Para que baile la gurisada

Con Florencia Delgado

Nueve años y cinco ediciones después de su primer esbozo, el sexto encuentro y festival internacional de danza contemporánea de niños y jóvenes, Enredarte, comenzó el lunes y finaliza este domingo. Hasta entonces hay acceso libre a espectáculos extranjeros y muestras de escuelas de danza en el Teatro Astral.* Una de las voluntarias que ha nutrido a esta saludable criatura es la bailarina Florencia Delgado.

 

—¿Cuántas personas gestionan Enredarte?
—Las bailarinas Triana Fernández, Daniela Marrero y Macarena Prada, el investigador y creador de teatro para niños Gabriel Macció Pastorini, el productor Danilo Urbanavicius y una servidora.
—Nueve años separan el primer encuentro de éste.
—Estuvimos de 2003 a 2005 en la carpa de la Intendencia, que nos daba un espacio los fines de semana.
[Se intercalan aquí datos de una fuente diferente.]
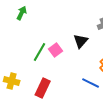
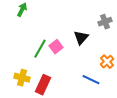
yellow cross: (12, 81) -> (22, 78), moved

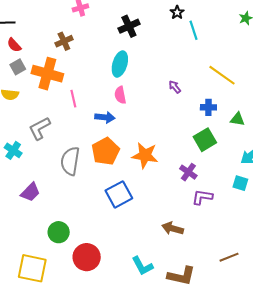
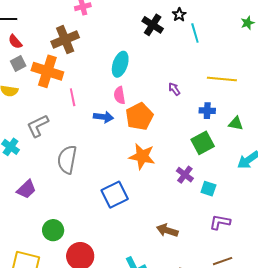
black cross: (129, 26) -> (153, 25), moved, turned -35
brown cross: (64, 41) -> (65, 40), size x1.5
yellow line: (222, 75) -> (222, 79), turned -32
orange pentagon: (106, 151) -> (139, 116), moved
cyan square: (240, 183) -> (208, 189), moved
purple L-shape: (202, 197) -> (220, 222), moved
Cuando la carpa de­sapareció nos enfrentamos a un costo de alquiler de salas o espacios que no podíamos afrontar. El tema de la accesibilidad a salas es un cuello de botella que nos acompaña siempre. Pero bueno, luego de tres años de actividad habíamos generado cierta expectativa, un público fiel. Y se habían sumado unas 20 escuelas a la movida.
—¿Hay 20 escuelas de danza en Montevideo?
—En Uruguay; vienen muchas del Interior. Iniciamos, entonces, el camino de la gestión autodidacta, con más voluntad que conocimientos, y comenzamos a presentarnos a los fondos concursables y de incentivo cultural del mec, a buscar patrocinadores, etcétera. Un fondo concursable nos permitió hacer el cuarto y el quinto festival, en 2009 y 2010, en el Teatro del Notariado, y esas instancias fortalecieron nuestras capacidades. Para este año obtuvimos el apoyo del fondo Iberescena, e incorporamos un productor al equipo. Sentimos que en esta edición el proyecto alcanzó su madurez. Trajimos cuatro compañías de danza para niños, dos brasileñas y dos argentinas, hubo mesas de reflexión y debate, talleres, entradas para extensión escolar a 30 pesos, en fin, un montón de componentes valiosos. Y la programación sigue hasta el domingo en el Teatro Astral, con espectáculos extranjeros gratuitos y muestras de escuelas de danza.
—La danza para niños es una aspiración en nuestro medio.
—Es un gran vacío que también nos acompaña desde el primer encuentro. La convocatoria para esta sexta edición comprendía a todos los países latinoamericanos, y de Uruguay recibimos una sola propuesta; en realidad dos, pero una es del grupo que integro, y autocitarse no queda bien (risas).  
—De otros países recibieron más.
—Tampoco fue mucho. Algo de Colombia, Venezuela, Ecuador. Obviamente seleccionamos en base a criterios artísticos y económicos. No es lo mismo traer a una compañía de Argentina que de Venezuela.
—En la región sí existe la danza para niños.
—Brasil tiene mucha producción de danza en general, lo mismo que Argentina. Son países de escalas que te aseguran, de cierta forma, varias especificidades artísticas.
—La danza contemporánea es de difícil apropiación por un niño.
—Discrepo con eso.
—Trabaja la abstracción.
—Creo, precisamente, que un niño supera ampliamente al adulto en capacidad de abstracción. El comentario típico de una persona que sale de un espectáculo de contemporánea es “no entendí nada”. El adulto necesita que le reafirmen los saberes, saber de qué va, el niño no. Vive espontánea y completamente inmerso en el presente, su vínculo con lo que recibe es abierto y despojado, y expresa sin tapujos lo que siente. Bailando para niños sabés al instante, y en esto tengo experiencia, qué les está pasando, porque te lo dicen, o lo manifiestan. Así que no temo a la abstracción.
—¿El niño contemporáneo, cuyo movimiento básico es de una pantalla a otra, está permeable a las manifestaciones del cuerpo?
—Bueno, nuestro sistema educativo ha privilegiado, históricamente, el intelecto sobre el físico. Y el ámbito familiar no ha revertido esta tendencia. Aunque la danza, a mi modesto entender, sea una de las artes más importantes en el desarrollo humano, porque trabaja la herramienta que te vincula al mundo, a los demás y a ti mismo. Dicho esto, también reconozco que hay señales auspiciosas. Las entradas para extensión escolar se agotaron antes que comenzara Enredarte, tuvimos que abrir lista de espera. Y las maestras eran las más entusiasmadas. Hay una brecha, ya que estamos con Brecha, ahí.